White House science policy chief: NIST framework and AI ‘Bill of Rights’ are complementary

Alondra Nelson says NIST and the Biden administration cooperated closely on the creation of both documents.
Alondra Nelson, deputy director for science and society at OSTP, speaks in Wilmington, Delaware, on January 16, 2021. (Photo by Alex Wong/Getty Images).

The National Institute of Standards and Technology’s new AI Risk Management Framework and the Biden administration’s AI ‘Bill of Rights’ are designed to be used side-by-side, according to the White House’s top science policy official.

Speaking Thursday at the launch of the NIST AI Risk Management framework, Alondra Nelson said the White House provided “extensive input and insight” into its development and said the administration’s core approach to the technology was reflected in both documents.

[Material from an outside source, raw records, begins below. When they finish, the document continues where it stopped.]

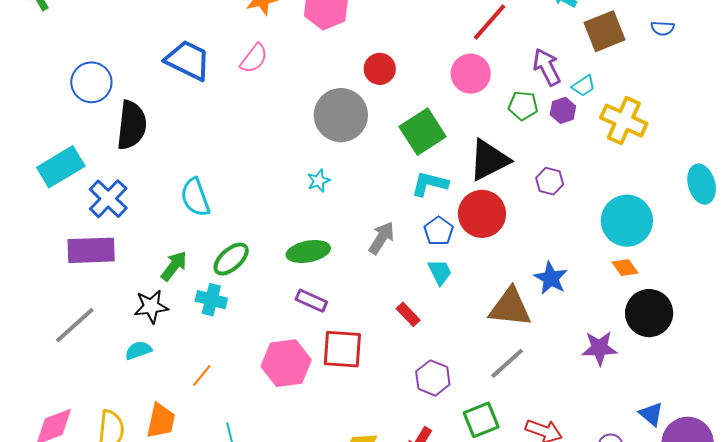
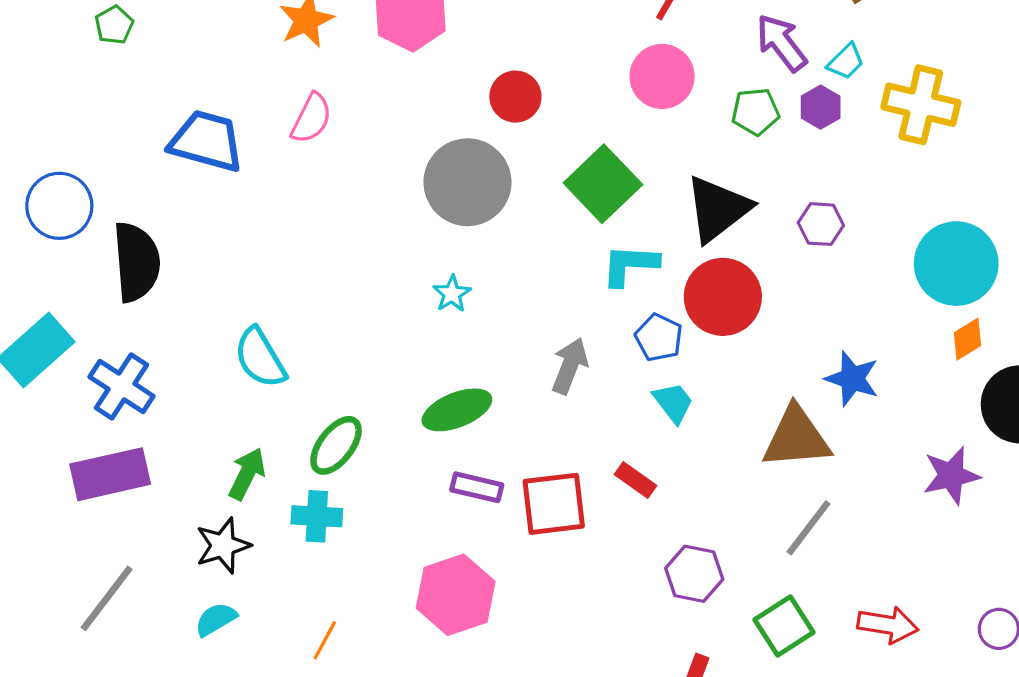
orange diamond: (625, 268) -> (967, 339), turned -76
red square: (342, 349) -> (554, 504), moved

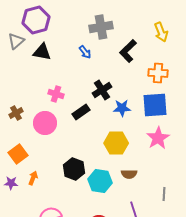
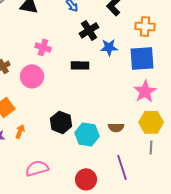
black cross: (102, 90) -> (89, 30), moved
blue star: (122, 108) -> (109, 47), moved
black rectangle: (81, 112) -> (80, 65), moved, turned 36
yellow hexagon: (116, 143) -> (151, 122), moved

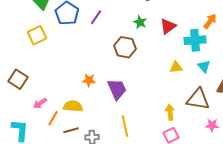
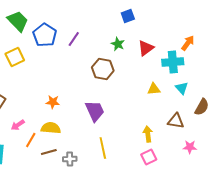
orange star: (89, 80) -> (53, 102), moved
brown triangle: (198, 99) -> (176, 121), size x0.7

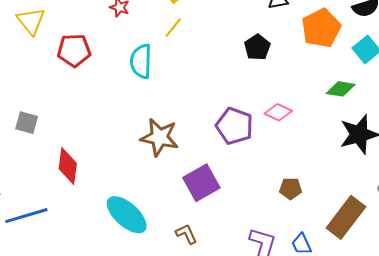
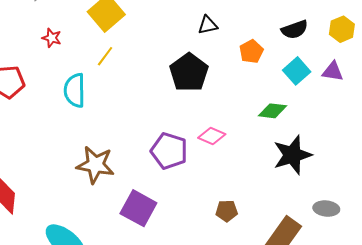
orange pentagon: (321, 28) -> (251, 51), size x0.6
black pentagon: (257, 47) -> (189, 72), size x1.5
purple square: (201, 183) -> (138, 208), turned -30

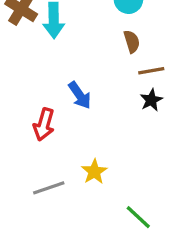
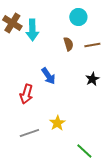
brown semicircle: (132, 42) -> (68, 44), moved
brown line: (151, 71) -> (92, 45), moved

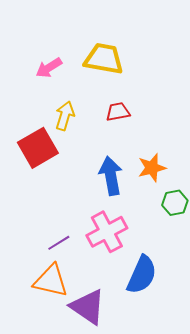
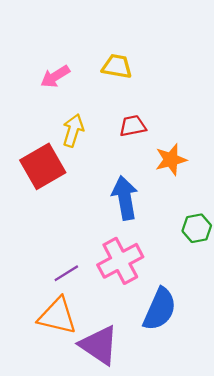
yellow trapezoid: (104, 59) -> (117, 66), size x0.7
orange star: (152, 168) -> (171, 160), moved

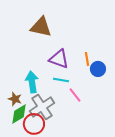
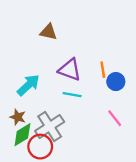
brown triangle: (41, 27) -> (48, 32), size x0.7
cyan arrow: (32, 82) -> (28, 85), moved, turned 55
pink line: (75, 95) -> (115, 118), moved

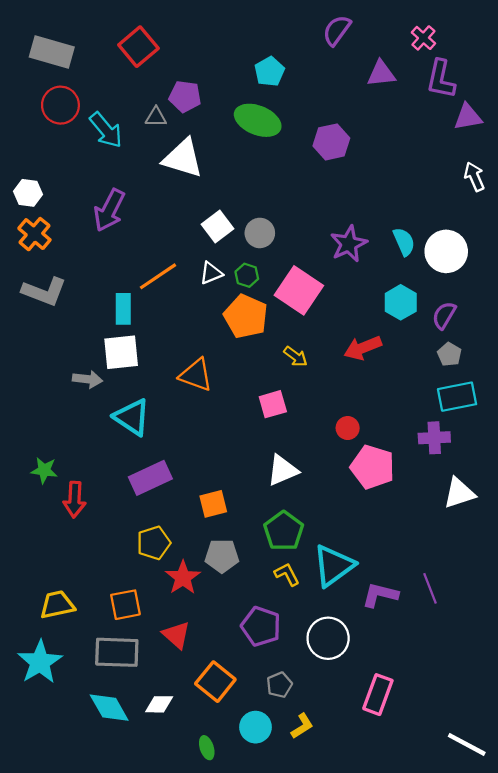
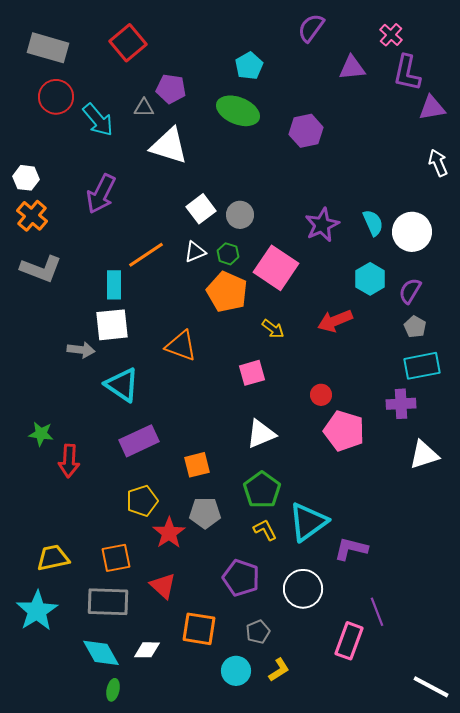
purple line: (430, 588) -> (377, 612), moved
orange square: (215, 682) -> (199, 629), turned -30
green ellipse: (207, 748) -> (113, 690), moved, turned 30

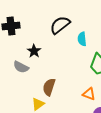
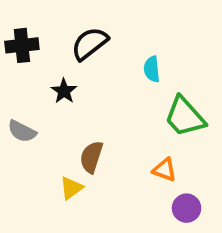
black semicircle: (60, 25) -> (90, 44), moved
gray semicircle: (21, 67) -> (22, 131), moved

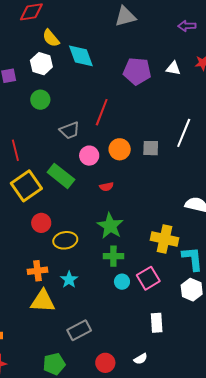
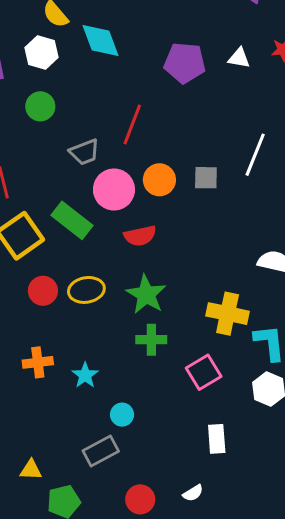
pink circle: (89, 156) -> (114, 189), size x1.4
red semicircle: (106, 187) -> (140, 236), size x1.5
yellow ellipse: (65, 240) -> (86, 290), moved
cyan circle: (122, 282) -> (122, 415), moved
yellow triangle: (43, 301) -> (31, 470), moved, size x0.6

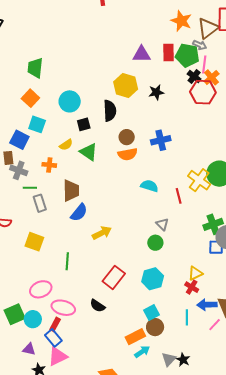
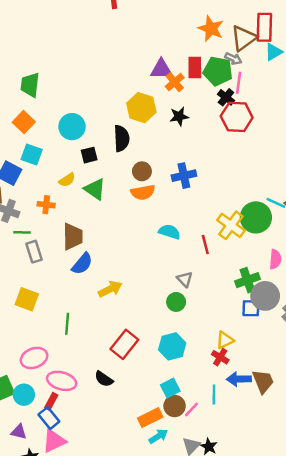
orange cross: (212, 77) -> (175, 82), moved
pink line: (215, 325) -> (191, 409), moved

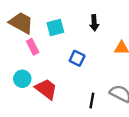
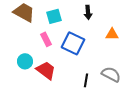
pink rectangle: (33, 47) -> (46, 39), moved
blue square: (77, 58) -> (73, 43), size x1.6

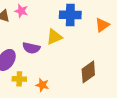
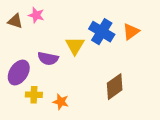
blue cross: (70, 15) -> (102, 32), moved, turned 30
yellow triangle: (54, 37) -> (75, 46), turned -36

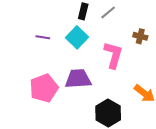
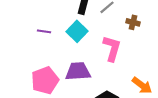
brown cross: (140, 36) -> (133, 22), moved

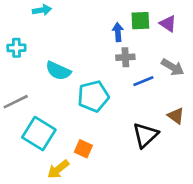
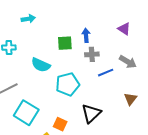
green square: (140, 21) -> (65, 43), moved
brown triangle: (176, 116) -> (130, 99), turned 32
black triangle: (145, 135) -> (91, 113), moved

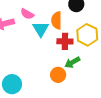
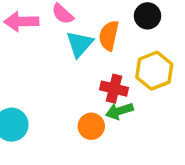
red cross: (65, 41) -> (114, 89), moved

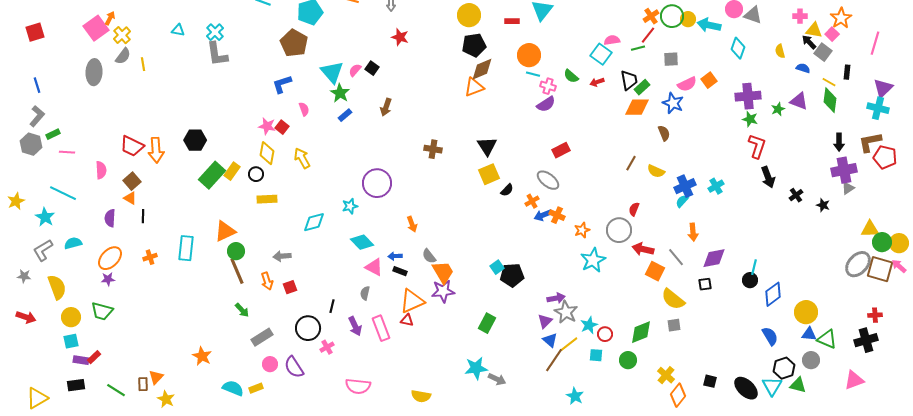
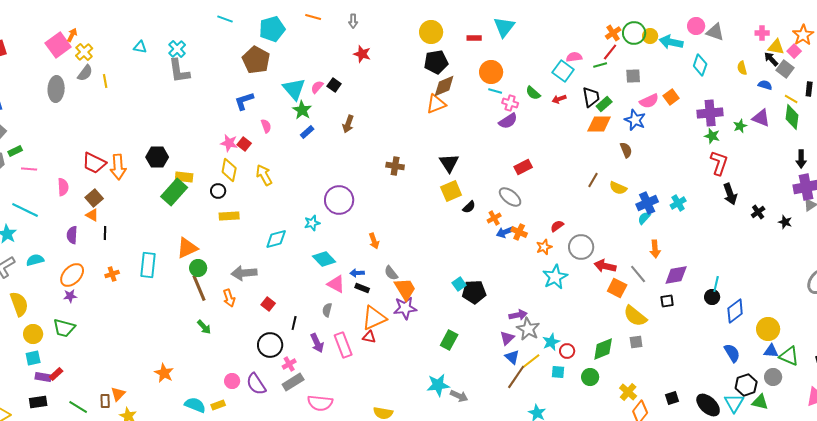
yellow rectangle: (232, 171) -> (184, 177), moved, turned 60
red semicircle: (634, 209) -> (557, 226), moved, turned 32
gray arrow: (282, 256) -> (244, 273), size x1.4
red square: (290, 287) -> (268, 304), moved, turned -32
gray rectangle: (262, 337) -> (293, 382), moved
black square: (710, 381) -> (672, 398), turned -32

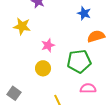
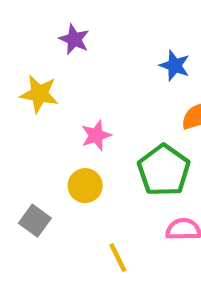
green pentagon: (79, 61) -> (164, 170), turned -30
gray square: (14, 93) -> (35, 221), moved

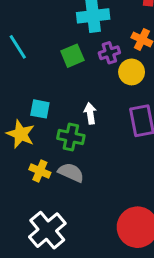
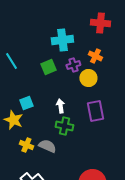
cyan square: (40, 109) -> (26, 103), turned -32
green cross: (71, 137) -> (64, 126), moved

“The United States is taking a principled, sophisticated approach to AI that advances American values and meets the complex challenges of this technology,” Nelson said. “That’s why [the Office of Science and Technology Policy] has provided extensive input and insight into the RMF as it’s been under development … to share perspectives and expertise on this framework … to collaborate on this vision … and layout considerations for thinking about a wide variety of AI risks.”

The White House leader’s comments accompanied the publication of the new framework and also follow questions from Republican lawmakers over the use of certain definitions in the two documents.


Nelson noted also that NIST was at the table for talks as OSTP developed the AI Bill of Rights blueprint document.

“It’s why last year, the administration launched the process to develop and updated the National AI R&D Strategic Plan to guide federal investments in AI innovation,” she said.

Nelson continued: “It’s why this fall, the administration held a roundtable to lay out our core principles for tech policy … principles that are reflected in both documents, including increasing transparency about platform algorithms … and stopping algorithmic discrimination.”

In creating the framework document, NIST was fulfilling a key requirement of the National AI Initiative Act, which became law as part of the 2021 National Defense Authorization Act.

Speaking at the launch event, officials emphasized that the document would continue to change as NIST takes further feedback from industry and the scientific community.